Sunday, 6 January 2013

Puff Pastry Month - the basic puff pastry recipe

Welcome to Puff Pastry Month!

Puff pastry

I’m going to try and persuade everyone that making puff pastry at home is neither too difficult nor too time consuming for the average person. On top of that, making puff pastry is actually really fun (if you’re like me, which I suspect some people are not).

I will admit that the number of stages to this recipe does make it seem a bit daunting at first, but you can easily fit it in around your day. the recipe suggests 30 minutes resting time in the fridge after each stage, but I normally leave it for an hour or two which means I can go the gym or do the shopping etc. between each stage.
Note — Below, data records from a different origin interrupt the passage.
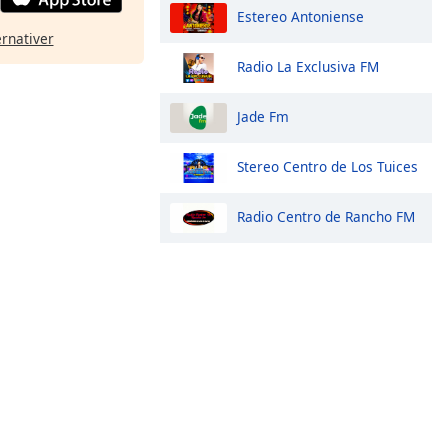
Estereo Antoniense
ernativer
Radio La Exclusiva FM
Jade Fm
Stereo Centro de Los Tuices
Radio Centro de Rancho FM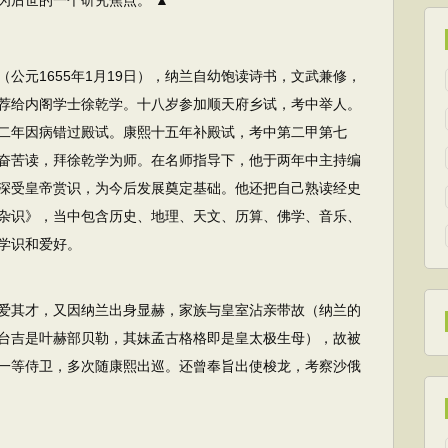
为后世的一个研究焦点。 ▲
元1655年1月19日），纳兰自幼饱读诗书，文武兼修，
荐给内阁学士徐乾学。十八岁参加顺天府乡试，考中举人。
二年因病错过殿试。康熙十五年补殿试，考中第二甲第七
奋苦读，拜徐乾学为师。在名师指导下，他于两年中主持编
深受皇帝赏识，为今后发展奠定基础。他还把自己熟读经史
杂识》，当中包含历史、地理、天文、历算、佛学、音乐、
学识和爱好。
爱其才，又因纳兰出身显赫，家族与皇室沾亲带故（纳兰的
台吉是叶赫部贝勒，其妹孟古格格即是皇太极生母），故被
一等侍卫，多次随康熙出巡。还曾奉旨出使梭龙，考察沙俄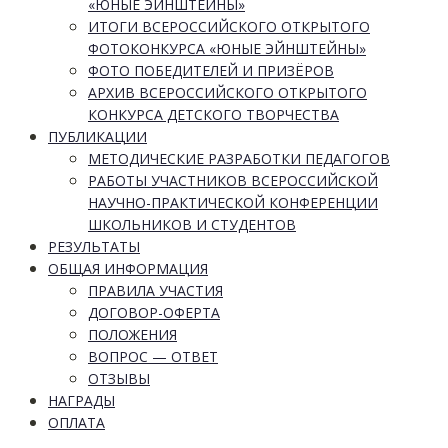
«ЮНЫЕ ЭЙНШТЕЙНЫ»
ИТОГИ ВСЕРОССИЙСКОГО ОТКРЫТОГО
ФОТОКОНКУРСА «ЮНЫЕ ЭЙНШТЕЙНЫ»
ФОТО ПОБЕДИТЕЛЕЙ И ПРИЗЁРОВ
АРХИВ ВСЕРОССИЙСКОГО ОТКРЫТОГО
КОНКУРСА ДЕТСКОГО ТВОРЧЕСТВА
ПУБЛИКАЦИИ
МЕТОДИЧЕСКИЕ РАЗРАБОТКИ ПЕДАГОГОВ
РАБОТЫ УЧАСТНИКОВ ВСЕРОССИЙСКОЙ
НАУЧНО-ПРАКТИЧЕСКОЙ КОНФЕРЕНЦИИ
ШКОЛЬНИКОВ И СТУДЕНТОВ
РЕЗУЛЬТАТЫ
ОБЩАЯ ИНФОРМАЦИЯ
ПРАВИЛА УЧАСТИЯ
ДОГОВОР-ОФЕРТА
ПОЛОЖЕНИЯ
ВОПРОС — ОТВЕТ
ОТЗЫВЫ
НАГРАДЫ
ОПЛАТА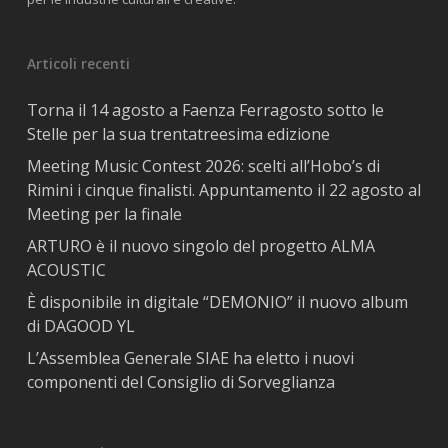
Articoli recenti
Torna il 14 agosto a Faenza Ferragosto sotto le
Stelle per la sua trentatreesima edizione
Meeting Music Contest 2026: scelti all’Hobo’s di
Rimini i cinque finalisti. Appuntamento il 22 agosto al
Meeting per la finale
ARTURO è il nuovo singolo del progetto ALMA
ACOUSTIC
È disponibile in digitale “DEMONIO” il nuovo album
di DAGOOD YL
L’Assemblea Generale SIAE ha eletto i nuovi
componenti del Consiglio di Sorveglianza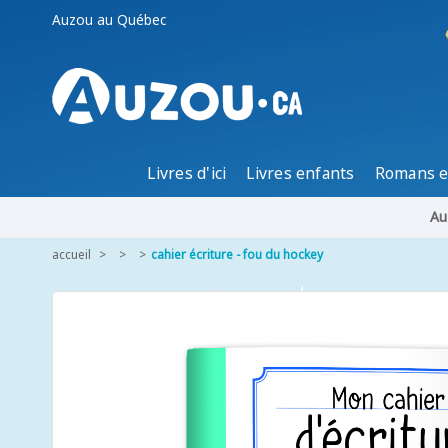
Auzou au Québec
Livres d'ici
Livres enfants
Romans e
Au
accueil
cahier écriture - fou du hockey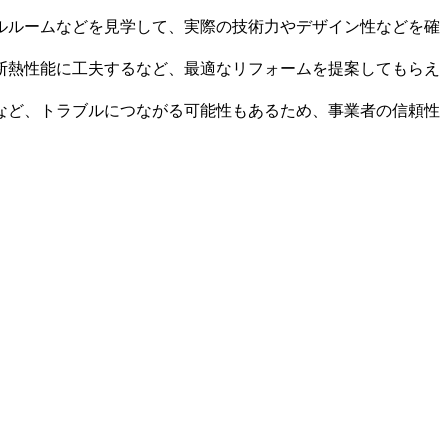
ルルームなどを見学して、実際の技術力やデザイン性などを確
断熱性能に工夫するなど、最適なリフォームを提案してもらえ
など、トラブルにつながる可能性もあるため、事業者の信頼性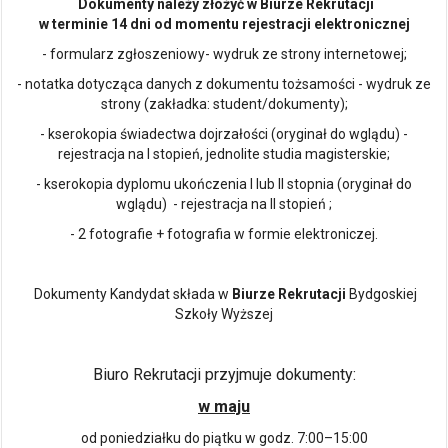
Dokumenty należy złożyć w Biurze Rekrutacji
w terminie 14 dni od momentu rejestracji elektronicznej
- formularz zgłoszeniowy- wydruk ze strony internetowej;
- notatka dotycząca danych z dokumentu tożsamości - wydruk ze
strony (zakładka: student/dokumenty);
- kserokopia świadectwa dojrzałości (oryginał do wglądu) -
rejestracja na I stopień, jednolite studia magisterskie;
- kserokopia dyplomu ukończenia I lub II stopnia (oryginał do
wglądu) - rejestracja na II stopień ;
- 2 fotografie + fotografia w formie elektroniczej.
Dokumenty Kandydat składa w
Biurze Rekrutacji
Bydgoskiej
Szkoły Wyższej
Biuro Rekrutacji przyjmuje dokumenty:
w maju
od poniedziałku do piątku w godz. 7:00–15:00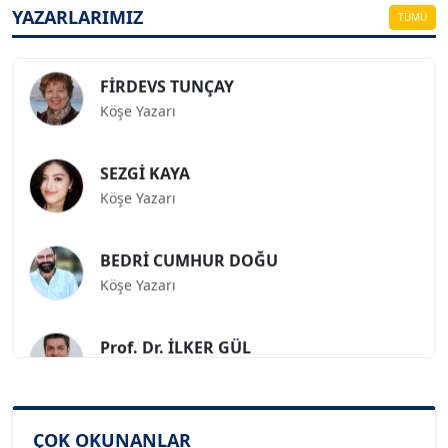
Köşe Yazarı
YAZARLARIMIZ
TÜMÜ
FİRDEVS TUNÇAY
Köşe Yazarı
SEZGİ KAYA
Köşe Yazarı
BEDRİ CUMHUR DOĞU
Köşe Yazarı
Prof. Dr. İLKER GÜL
Köşe Yazarı
SİNAN GENÇ
ÇOK OKUNANLAR
Köşe Yazarı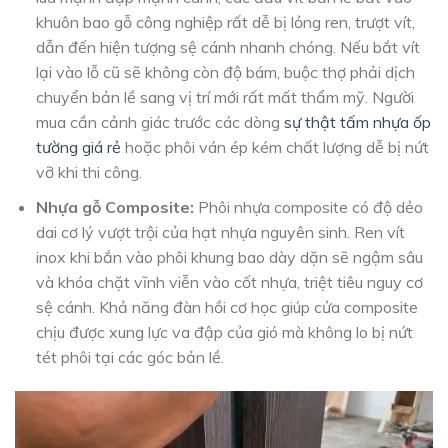
khuôn bao gỗ công nghiệp rất dễ bị lỏng ren, trượt vít,
dẫn đến hiện tượng sệ cánh nhanh chóng. Nếu bắt vít
lại vào lỗ cũ sẽ không còn độ bám, buộc thợ phải dịch
chuyển bản lề sang vị trí mới rất mất thẩm mỹ. Người
mua cần cảnh giác trước các dòng
sự thật tấm nhựa ốp
tường giá rẻ
hoặc phôi ván ép kém chất lượng dễ bị nứt
vỡ khi thi công.
Nhựa gỗ Composite:
Phôi nhựa composite có độ dẻo
dai cơ lý vượt trội của hạt nhựa nguyên sinh. Ren vít
inox khi bắn vào phôi khung bao dày dặn sẽ ngậm sâu
và khóa chặt vĩnh viễn vào cốt nhựa, triệt tiêu nguy cơ
sệ cánh. Khả năng đàn hồi cơ học giúp cửa composite
chịu được xung lực va đập của gió mà không lo bị nứt
tét phôi tại các góc bản lề.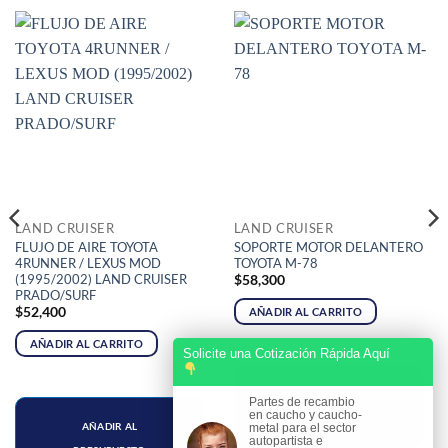
LAND CRUISER
LAND CRUISER
FLUJO DE AIRE TOYOTA
SOPORTE MOTOR DELANTERO
4RUNNER / LEXUS MOD
TOYOTA M-78
(1995/2002) LAND CRUISER
$
58,300
PRADO/SURF
$
52,400
AÑADIR AL CARRITO
AÑADIR AL CARRITO
Solicite una Cotización Rápida Aquí
AÑADIR AL
Partes de recambio
en caucho y caucho-
PRESUPUESTO
AÑADIR AL
metal para el sector
autopartista e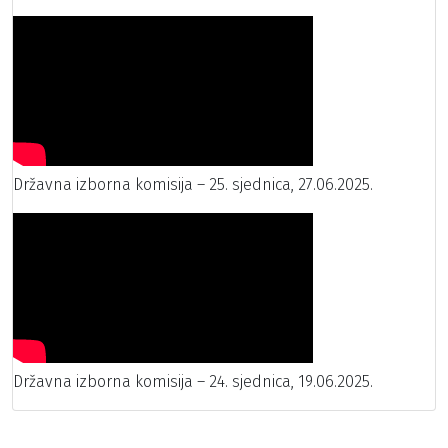
Državna izborna komisija – 25. sjednica, 27.06.2025.
Državna izborna komisija – 24. sjednica, 19.06.2025.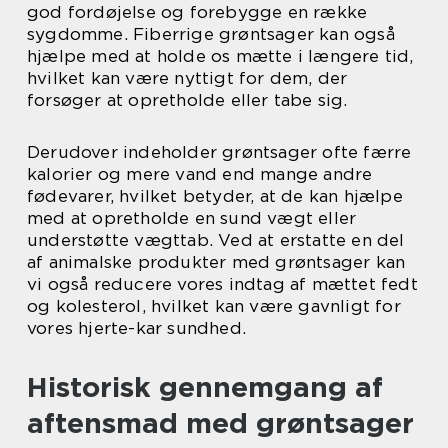
god fordøjelse og forebygge en række
sygdomme. Fiberrige grøntsager kan også
hjælpe med at holde os mætte i længere tid,
hvilket kan være nyttigt for dem, der
forsøger at opretholde eller tabe sig.
Derudover indeholder grøntsager ofte færre
kalorier og mere vand end mange andre
fødevarer, hvilket betyder, at de kan hjælpe
med at opretholde en sund vægt eller
understøtte vægttab. Ved at erstatte en del
af animalske produkter med grøntsager kan
vi også reducere vores indtag af mættet fedt
og kolesterol, hvilket kan være gavnligt for
vores hjerte-kar sundhed.
Historisk gennemgang af
aftensmad med grøntsager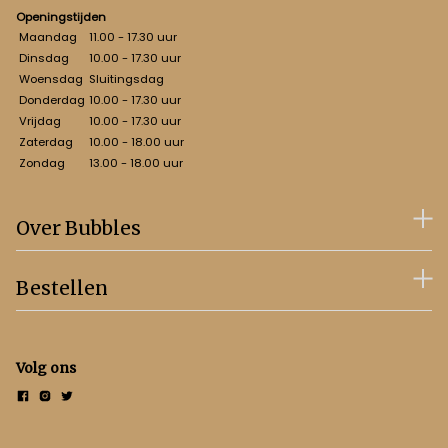
Openingstijden
Maandag
11.00 - 17.30 uur
Dinsdag
10.00 - 17.30 uur
Woensdag
Sluitingsdag
Donderdag
10.00 - 17.30 uur
Vrijdag
10.00 - 17.30 uur
Zaterdag
10.00 - 18.00 uur
Zondag
13.00 - 18.00 uur
Over Bubbles
Bestellen
Volg ons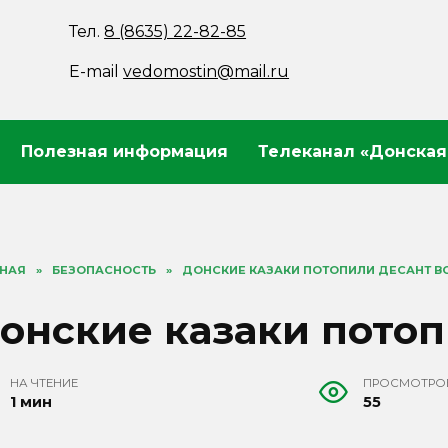
Тел.
8 (8635) 22-82-85
E-mail
vedomostin@mail.ru
Полезная информация
Телеканал «Донская
ВНАЯ
»
БЕЗОПАСНОСТЬ
»
ДОНСКИЕ КАЗАКИ ПОТОПИЛИ ДЕСАНТ В
онские казаки потоп
НА ЧТЕНИЕ
ПРОСМОТРО
1 мин
55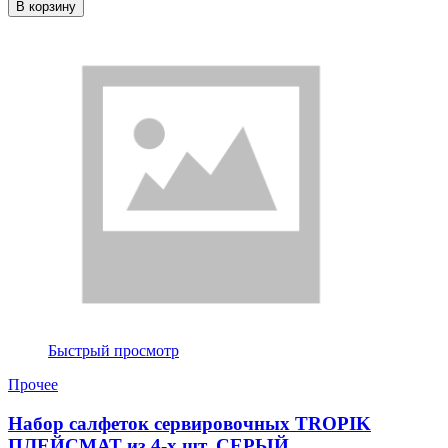
В корзину
Быстрый просмотр
Прочее
Набор салфеток сервировочных TROPIK
ПЛЕЙСМАТ из 4-х шт, СЕРЫЙ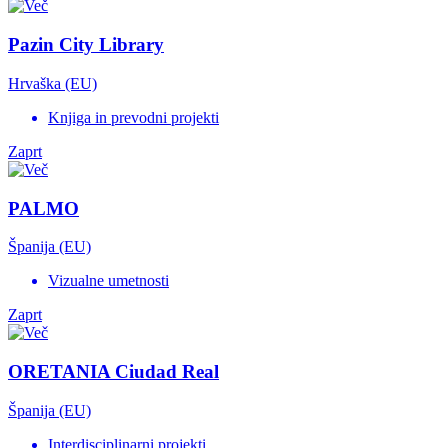
Pazin City Library
Hrvaška (EU)
Knjiga in prevodni projekti
Zaprt
PALMO
Španija (EU)
Vizualne umetnosti
Zaprt
ORETANIA Ciudad Real
Španija (EU)
Interdisciplinarni projekti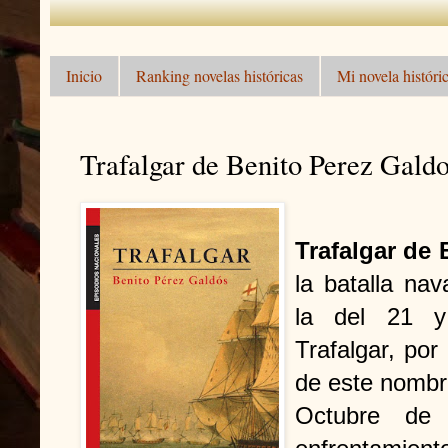
Inicio
Ranking novelas históricas
Mi novela históric
Trafalgar de Benito Perez Galdo
Trafalgar de
la batalla na
la del 21 y
Trafalgar, por
de este nombre
Octubre de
You can even leave it overnight and spread it out over a few days, as the pastry will keep in the fridge for up to a week.

Another useful thing about making your own pastry is that you can make one big batch and then cut it up into smaller bits and freeze it. Then you can just take out however much you need from the freezer.

Below is the basic puff pastry recipe that can be used for both sweet and savoury pies or tarts. I will also be making chocolate puff pastry and rough puff pastry later on this month, and will be providing recipes with which to use each of them.

Things I have learnt about puff pastry:

Make sure the softened butter and the dough are at the same consistency when you begin to roll them together

Keep the sides of the dough neat and square with a pastry bench scrape or ruler. This makes for a more uniform dough and also ensures that it puffs up evenly

Don’t use too much flour on the worktop: it leaves streaks in the dough and prevents the dough from rising. Brush off any excess flour with a dry pastry brush as you fold the dough.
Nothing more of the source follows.